- [Task requirements]:
Without changing a character, output all of the records.

Dataset entries:
= = = =

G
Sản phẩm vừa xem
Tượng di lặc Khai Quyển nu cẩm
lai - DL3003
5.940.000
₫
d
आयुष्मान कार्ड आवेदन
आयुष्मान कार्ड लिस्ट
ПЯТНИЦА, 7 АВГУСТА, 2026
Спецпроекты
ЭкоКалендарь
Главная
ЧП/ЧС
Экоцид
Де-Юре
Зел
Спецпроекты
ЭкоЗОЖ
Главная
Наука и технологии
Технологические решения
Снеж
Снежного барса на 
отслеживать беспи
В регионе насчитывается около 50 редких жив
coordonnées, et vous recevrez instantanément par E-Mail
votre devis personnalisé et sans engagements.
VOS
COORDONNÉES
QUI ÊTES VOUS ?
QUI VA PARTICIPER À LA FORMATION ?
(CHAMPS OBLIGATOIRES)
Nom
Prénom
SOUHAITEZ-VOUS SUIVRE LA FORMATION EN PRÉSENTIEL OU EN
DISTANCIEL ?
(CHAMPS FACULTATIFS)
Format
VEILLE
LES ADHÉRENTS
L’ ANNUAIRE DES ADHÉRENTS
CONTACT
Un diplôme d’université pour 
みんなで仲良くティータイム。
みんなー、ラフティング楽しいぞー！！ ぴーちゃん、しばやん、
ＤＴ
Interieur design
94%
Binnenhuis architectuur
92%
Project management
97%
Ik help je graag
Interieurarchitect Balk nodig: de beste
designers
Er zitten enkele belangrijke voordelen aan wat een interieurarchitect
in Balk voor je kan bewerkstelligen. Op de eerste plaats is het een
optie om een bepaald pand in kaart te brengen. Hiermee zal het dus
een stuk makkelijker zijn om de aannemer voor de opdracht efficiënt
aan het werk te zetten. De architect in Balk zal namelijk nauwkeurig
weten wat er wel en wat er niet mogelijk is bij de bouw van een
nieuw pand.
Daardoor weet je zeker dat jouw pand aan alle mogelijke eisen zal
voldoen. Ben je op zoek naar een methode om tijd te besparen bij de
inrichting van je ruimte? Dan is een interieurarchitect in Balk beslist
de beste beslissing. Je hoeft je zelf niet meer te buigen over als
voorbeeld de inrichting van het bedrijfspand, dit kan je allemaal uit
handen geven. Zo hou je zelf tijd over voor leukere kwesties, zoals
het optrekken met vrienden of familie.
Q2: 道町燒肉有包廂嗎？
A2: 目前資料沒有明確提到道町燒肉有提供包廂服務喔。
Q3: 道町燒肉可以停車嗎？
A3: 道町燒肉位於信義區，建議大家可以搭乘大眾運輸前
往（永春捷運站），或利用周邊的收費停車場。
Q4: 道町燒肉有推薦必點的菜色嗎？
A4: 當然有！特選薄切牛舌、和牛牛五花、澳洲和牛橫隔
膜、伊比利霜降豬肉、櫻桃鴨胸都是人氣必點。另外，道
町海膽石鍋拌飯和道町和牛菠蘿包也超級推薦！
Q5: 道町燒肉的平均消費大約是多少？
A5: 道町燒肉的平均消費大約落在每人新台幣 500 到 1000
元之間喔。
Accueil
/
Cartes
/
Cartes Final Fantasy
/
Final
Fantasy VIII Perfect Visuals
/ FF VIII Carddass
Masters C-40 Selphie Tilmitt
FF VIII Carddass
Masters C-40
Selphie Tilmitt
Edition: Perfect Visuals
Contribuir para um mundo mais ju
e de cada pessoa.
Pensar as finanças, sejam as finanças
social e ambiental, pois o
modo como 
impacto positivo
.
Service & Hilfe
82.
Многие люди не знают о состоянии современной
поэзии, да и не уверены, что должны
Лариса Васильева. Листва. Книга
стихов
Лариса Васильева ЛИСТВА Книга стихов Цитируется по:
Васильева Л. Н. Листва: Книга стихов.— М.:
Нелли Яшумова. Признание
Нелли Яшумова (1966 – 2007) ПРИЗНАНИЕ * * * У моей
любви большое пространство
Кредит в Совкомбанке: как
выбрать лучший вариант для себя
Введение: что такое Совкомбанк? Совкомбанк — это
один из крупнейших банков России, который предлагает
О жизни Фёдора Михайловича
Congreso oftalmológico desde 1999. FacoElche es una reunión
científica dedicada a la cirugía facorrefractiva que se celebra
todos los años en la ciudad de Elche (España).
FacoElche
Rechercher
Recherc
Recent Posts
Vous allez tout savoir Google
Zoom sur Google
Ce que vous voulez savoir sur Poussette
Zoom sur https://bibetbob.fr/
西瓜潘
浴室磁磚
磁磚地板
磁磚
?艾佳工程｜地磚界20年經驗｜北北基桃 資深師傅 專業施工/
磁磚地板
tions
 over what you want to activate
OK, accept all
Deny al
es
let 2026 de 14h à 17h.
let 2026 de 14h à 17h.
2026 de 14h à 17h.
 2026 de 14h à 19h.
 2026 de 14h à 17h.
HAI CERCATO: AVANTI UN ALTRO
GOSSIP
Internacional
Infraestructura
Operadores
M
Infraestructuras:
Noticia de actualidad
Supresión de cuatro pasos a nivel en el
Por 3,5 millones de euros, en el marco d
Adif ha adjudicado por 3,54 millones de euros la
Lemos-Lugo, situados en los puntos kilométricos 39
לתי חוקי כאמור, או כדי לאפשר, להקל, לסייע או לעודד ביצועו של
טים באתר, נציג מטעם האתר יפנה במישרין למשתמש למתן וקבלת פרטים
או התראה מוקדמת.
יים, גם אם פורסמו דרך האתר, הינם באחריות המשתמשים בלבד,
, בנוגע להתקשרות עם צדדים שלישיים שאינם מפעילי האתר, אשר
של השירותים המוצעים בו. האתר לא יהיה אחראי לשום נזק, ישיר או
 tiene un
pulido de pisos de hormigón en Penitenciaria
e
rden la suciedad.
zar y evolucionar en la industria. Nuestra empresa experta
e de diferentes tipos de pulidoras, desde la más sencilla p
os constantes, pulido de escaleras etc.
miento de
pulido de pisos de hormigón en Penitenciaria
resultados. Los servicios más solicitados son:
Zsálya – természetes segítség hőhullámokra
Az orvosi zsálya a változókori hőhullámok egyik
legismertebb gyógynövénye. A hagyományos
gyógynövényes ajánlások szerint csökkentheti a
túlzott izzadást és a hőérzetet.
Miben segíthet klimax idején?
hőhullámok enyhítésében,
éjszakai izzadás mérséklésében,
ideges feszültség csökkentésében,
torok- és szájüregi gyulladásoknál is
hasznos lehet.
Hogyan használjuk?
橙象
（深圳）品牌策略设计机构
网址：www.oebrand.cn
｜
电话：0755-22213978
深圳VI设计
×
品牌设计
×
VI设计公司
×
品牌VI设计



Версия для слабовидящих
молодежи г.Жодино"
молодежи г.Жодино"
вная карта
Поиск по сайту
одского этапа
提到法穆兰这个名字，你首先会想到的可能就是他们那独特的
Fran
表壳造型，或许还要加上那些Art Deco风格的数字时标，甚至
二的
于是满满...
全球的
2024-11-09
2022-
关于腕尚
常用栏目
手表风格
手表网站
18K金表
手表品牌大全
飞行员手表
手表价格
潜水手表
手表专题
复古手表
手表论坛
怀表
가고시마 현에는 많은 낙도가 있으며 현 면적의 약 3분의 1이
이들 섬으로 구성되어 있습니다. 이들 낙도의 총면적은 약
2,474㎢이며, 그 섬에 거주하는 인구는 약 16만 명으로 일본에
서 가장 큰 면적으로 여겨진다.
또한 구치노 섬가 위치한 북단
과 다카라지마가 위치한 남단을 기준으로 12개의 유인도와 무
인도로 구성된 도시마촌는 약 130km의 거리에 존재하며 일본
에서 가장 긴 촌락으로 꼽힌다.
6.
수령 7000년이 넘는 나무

= = = =

- [Written answer]:
G
Sản phẩm vừa xem
Tượng di lặc Khai Quyển nu cẩm
lai - DL3003
5.940.000
₫
d
आयुष्मान कार्ड आवेदन
आयुष्मान कार्ड लिस्ट
ПЯТНИЦА, 7 АВГУСТА, 2026
Спецпроекты
ЭкоКалендарь
Главная
ЧП/ЧС
Экоцид
Де-Юре
Зел
Спецпроекты
ЭкоЗОЖ
Главная
Наука и технологии
Технологические решения
Снеж
Снежного барса на 
отслеживать беспи
В регионе насчитывается около 50 редких жив
coordonnées, et vous recevrez instantanément par E-Mail
votre devis personnalisé et sans engagements.
VOS
COORDONNÉES
QUI ÊTES VOUS ?
QUI VA PARTICIPER À LA FORMATION ?
(CHAMPS OBLIGATOIRES)
Nom
Prénom
SOUHAITEZ-VOUS SUIVRE LA FORMATION EN PRÉSENTIEL OU EN
DISTANCIEL ?
(CHAMPS FACULTATIFS)
Format
VEILLE
LES ADHÉRENTS
L’ ANNUAIRE DES ADHÉRENTS
CONTACT
Un diplôme d’université pour 
みんなで仲良くティータイム。
みんなー、ラフティング楽しいぞー！！ ぴーちゃん、しばやん、
ＤＴ
Interieur design
94%
Binnenhuis architectuur
92%
Project management
97%
Ik help je graag
Interieurarchitect Balk nodig: de beste
designers
Er zitten enkele belangrijke voordelen aan wat een interieurarchitect
in Balk voor je kan bewerkstelligen. Op de eerste plaats is het een
optie om een bepaald pand in kaart te brengen. Hiermee zal het dus
een stuk makkelijker zijn om de aannemer voor de opdracht efficiënt
aan het werk te zetten. De architect in Balk zal namelijk nauwkeurig
weten wat er wel en wat er niet mogelijk is bij de bouw van een
nieuw pand.
Daardoor weet je zeker dat jouw pand aan alle mogelijke eisen zal
voldoen. Ben je op zoek naar een methode om tijd te besparen bij de
inrichting van je ruimte? Dan is een interieurarchitect in Balk beslist
de beste beslissing. Je hoeft je zelf niet meer te buigen over als
voorbeeld de inrichting van het bedrijfspand, dit kan je allemaal uit
handen geven. Zo hou je zelf tijd over voor leukere kwesties, zoals
het optrekken met vrienden of familie.
Q2: 道町燒肉有包廂嗎？
A2: 目前資料沒有明確提到道町燒肉有提供包廂服務喔。
Q3: 道町燒肉可以停車嗎？
A3: 道町燒肉位於信義區，建議大家可以搭乘大眾運輸前
往（永春捷運站），或利用周邊的收費停車場。
Q4: 道町燒肉有推薦必點的菜色嗎？
A4: 當然有！特選薄切牛舌、和牛牛五花、澳洲和牛橫隔
膜、伊比利霜降豬肉、櫻桃鴨胸都是人氣必點。另外，道
町海膽石鍋拌飯和道町和牛菠蘿包也超級推薦！
Q5: 道町燒肉的平均消費大約是多少？
A5: 道町燒肉的平均消費大約落在每人新台幣 500 到 1000
元之間喔。
Accueil
/
Cartes
/
Cartes Final Fantasy
/
Final
Fantasy VIII Perfect Visuals
/ FF VIII Carddass
Masters C-40 Selphie Tilmitt
FF VIII Carddass
Masters C-40
Selphie Tilmitt
Edition: Perfect Visuals
Contribuir para um mundo mais ju
e de cada pessoa.
Pensar as finanças, sejam as finanças
social e ambiental, pois o
modo como 
impacto positivo
.
Service & Hilfe
82.
Многие люди не знают о состоянии современной
поэзии, да и не уверены, что должны
Лариса Васильева. Листва. Книга
стихов
Лариса Васильева ЛИСТВА Книга стихов Цитируется по:
Васильева Л. Н. Листва: Книга стихов.— М.:
Нелли Яшумова. Признание
Нелли Яшумова (1966 – 2007) ПРИЗНАНИЕ * * * У моей
любви большое пространство
Кредит в Совкомбанке: как
выбрать лучший вариант для себя
Введение: что такое Совкомбанк? Совкомбанк — это
один из крупнейших банков России, который предлагает
О жизни Фёдора Михайловича
Congreso oftalmológico desde 1999. FacoElche es una reunión
científica dedicada a la cirugía facorrefractiva que se celebra
todos los años en la ciudad de Elche (España).
FacoElche
Rechercher
Recherc
Recent Posts
Vous allez tout savoir Google
Zoom sur Google
Ce que vous voulez savoir sur Poussette
Zoom sur https://bibetbob.fr/
西瓜潘
浴室磁磚
磁磚地板
磁磚
?艾佳工程｜地磚界20年經驗｜北北基桃 資深師傅 專業施工/
磁磚地板
tions
 over what you want to activate
OK, accept all
Deny al
es
let 2026 de 14h à 17h.
let 2026 de 14h à 17h.
2026 de 14h à 17h.
 2026 de 14h à 19h.
 2026 de 14h à 17h.
HAI CERCATO: AVANTI UN ALTRO
GOSSIP
Internacional
Infraestructura
Operadores
M
Infraestructuras:
Noticia de actualidad
Supresión de cuatro pasos a nivel en el
Por 3,5 millones de euros, en el marco d
Adif ha adjudicado por 3,54 millones de euros la
Lemos-Lugo, situados en los puntos kilométricos 39
לתי חוקי כאמור, או כדי לאפשר, להקל, לסייע או לעודד ביצועו של
טים באתר, נציג מטעם האתר יפנה במישרין למשתמש למתן וקבלת פרטים
או התראה מוקדמת.
יים, גם אם פורסמו דרך האתר, הינם באחריות המשתמשים בלבד,
, בנוגע להתקשרות עם צדדים שלישיים שאינם מפעילי האתר, אשר
של השירותים המוצעים בו. האתר לא יהיה אחראי לשום נזק, ישיר או
 tiene un
pulido de pisos de hormigón en Penitenciaria
e
rden la suciedad.
zar y evolucionar en la industria. Nuestra empresa experta
e de diferentes tipos de pulidoras, desde la más sencilla p
os constantes, pulido de escaleras etc.
miento de
pulido de pisos de hormigón en Penitenciaria
resultados. Los servicios más solicitados son:
Zsálya – természetes segítség hőhullámokra
Az orvosi zsálya a változókori hőhullámok egyik
legismertebb gyógynövénye. A hagyományos
gyógynövényes ajánlások szerint csökkentheti a
túlzott izzadást és a hőérzetet.
Miben segíthet klimax idején?
hőhullámok enyhítésében,
éjszakai izzadás mérséklésében,
ideges feszültség csökkentésében,
torok- és szájüregi gyulladásoknál is
hasznos lehet.
Hogyan használjuk?
橙象
（深圳）品牌策略设计机构
网址：www.oebrand.cn
｜
电话：0755-22213978
深圳VI设计
×
品牌设计
×
VI设计公司
×
品牌VI设计



Версия для слабовидящих
молодежи г.Жодино"
молодежи г.Жодино"
вная карта
Поиск по сайту
одского этапа
提到法穆兰这个名字，你首先会想到的可能就是他们那独特的
Fran
表壳造型，或许还要加上那些Art Deco风格的数字时标，甚至
二的
于是满满...
全球的
2024-11-09
2022-
关于腕尚
常用栏目
手表风格
手表网站
18K金表
手表品牌大全
飞行员手表
手表价格
潜水手表
手表专题
复古手表
手表论坛
怀表
가고시마 현에는 많은 낙도가 있으며 현 면적의 약 3분의 1이
이들 섬으로 구성되어 있습니다. 이들 낙도의 총면적은 약
2,474㎢이며, 그 섬에 거주하는 인구는 약 16만 명으로 일본에
서 가장 큰 면적으로 여겨진다.
또한 구치노 섬가 위치한 북단
과 다카라지마가 위치한 남단을 기준으로 12개의 유인도와 무
인도로 구성된 도시마촌는 약 130km의 거리에 존재하며 일본
에서 가장 긴 촌락으로 꼽힌다.
6.
수령 7000년이 넘는 나무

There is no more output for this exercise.